» WHAT TO DO
Every line below containing the word "서비스를" should be found and copied.
(SUPPLIED MATERIAL)
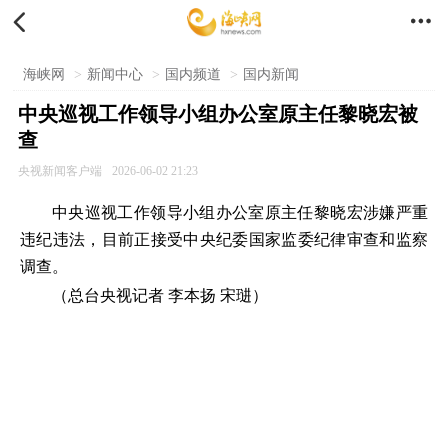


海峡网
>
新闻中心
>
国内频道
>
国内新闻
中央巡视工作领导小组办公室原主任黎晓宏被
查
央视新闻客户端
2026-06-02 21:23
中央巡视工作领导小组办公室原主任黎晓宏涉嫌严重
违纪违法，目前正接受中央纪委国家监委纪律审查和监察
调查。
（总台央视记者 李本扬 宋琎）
(End SUPPLIED MATERIAL)
(SUPPLIED MATERIAL)
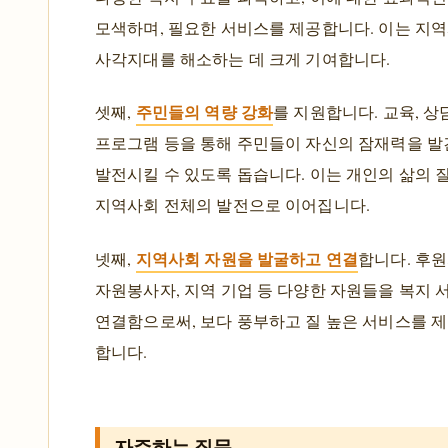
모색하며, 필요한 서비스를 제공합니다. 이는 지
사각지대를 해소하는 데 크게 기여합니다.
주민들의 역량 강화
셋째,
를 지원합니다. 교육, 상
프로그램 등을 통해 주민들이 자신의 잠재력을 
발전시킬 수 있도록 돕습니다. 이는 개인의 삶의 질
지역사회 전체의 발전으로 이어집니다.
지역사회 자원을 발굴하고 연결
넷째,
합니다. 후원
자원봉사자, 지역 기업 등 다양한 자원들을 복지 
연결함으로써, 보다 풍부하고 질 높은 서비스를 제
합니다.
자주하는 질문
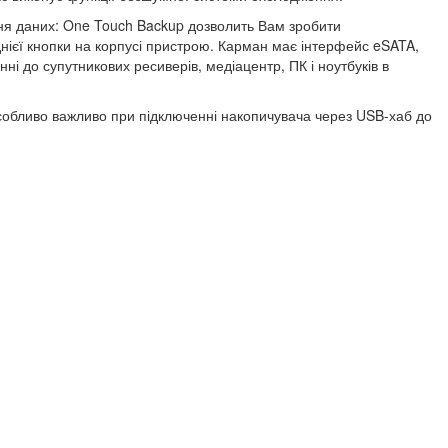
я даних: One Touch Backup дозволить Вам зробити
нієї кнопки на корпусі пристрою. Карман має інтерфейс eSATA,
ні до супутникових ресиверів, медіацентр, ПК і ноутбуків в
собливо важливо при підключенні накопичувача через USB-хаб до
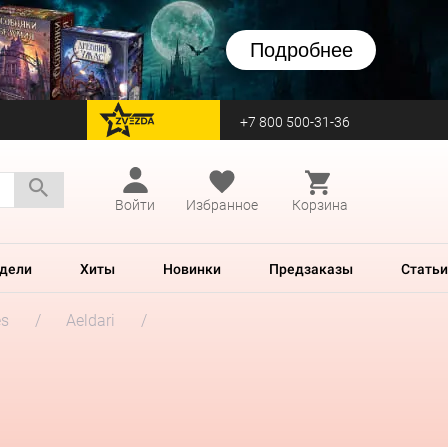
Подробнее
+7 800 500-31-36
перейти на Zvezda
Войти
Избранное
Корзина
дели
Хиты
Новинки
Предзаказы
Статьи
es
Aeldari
(End SUPPLIED MATERIAL)
» ANSWER SPACE
모색하며, 필요한 서비스를 제공합니다. 이는 지
연결함으로써, 보다 풍부하고 질 높은 서비스를 제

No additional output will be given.